Global investors are increasingly looking past the artificial intelligence (AI) boom to longer-term opportunities fueled by massive government spending aimed at tackling geopolitical, technological, and demographic challenges. Asset managers are diversifying across infrastructure, energy transition, healthcare, and defense, seeking to benefit from unprecedented fiscal stimulus on both sides of the Atlantic.
Mark Haefele, chief investment officer at UBS Global Wealth Management, said his firm, which manages $4.5 trillion in assets, is aligning with government priorities by investing in power, resources, healthcare, and defense. He noted that many investors underestimated how deeply fiscal stimulus could impact real and financial assets.
In the U.S., July’s sweeping tax-cut and spending package is set to extend Trump-era tax cuts, boost border security and defense funding, while trimming Medicare and Medicaid. This move will add trillions to national debt but also drive significant capital into government-backed projects. Meanwhile, Europe is seeing similar momentum, led by Germany’s €500 billion infrastructure fund and NATO’s commitment to raise defense spending to 3.5% of GDP.
Antonio Cavarero, head of investments at Generali Asset Management, emphasized that such stimulus programs create structural shifts lasting for years. He highlighted nuclear power, energy infrastructure, biotech, and defense as sectors the market cannot ignore, even though debt sustainability will eventually become a pressing issue.

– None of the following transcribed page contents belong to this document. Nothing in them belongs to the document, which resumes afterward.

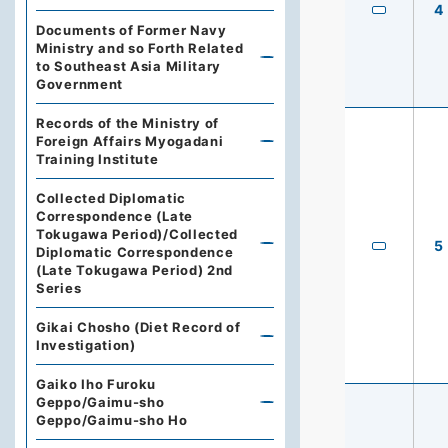
4
Documents of Former Navy
Ministry and so Forth Related
to Southeast Asia Military
Government
Records of the Ministry of
Foreign Affairs Myogadani
Training Institute
Collected Diplomatic
Correspondence (Late
Tokugawa Period)/Collected
5
Diplomatic Correspondence
(Late Tokugawa Period) 2nd
Series
Gikai Chosho (Diet Record of
Investigation)
Gaiko Iho Furoku
Geppo/Gaimu-sho
Geppo/Gaimu-sho Ho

While AI has powered much of the 14% rise in the S&P 500 this year, Europe’s STOXX 600 shows defense-related stocks surging nearly 68%, underscoring how fiscal priorities are reshaping market leadership.
Saira Malik, chief investment officer at Nuveen, which oversees $1.3 trillion, expects gains to broaden beyond U.S. tech to cyclical sectors, small-caps, and value plays. She advises balanced portfolios with U.S. exposure, while pointing to infrastructure, utilities, and waste management as inflation hedges.
Both UBS and Nuveen stressed that this is a market for active, not passive, management. As Haefele noted, “It’s less of a time for beta and more of a time for active investing.”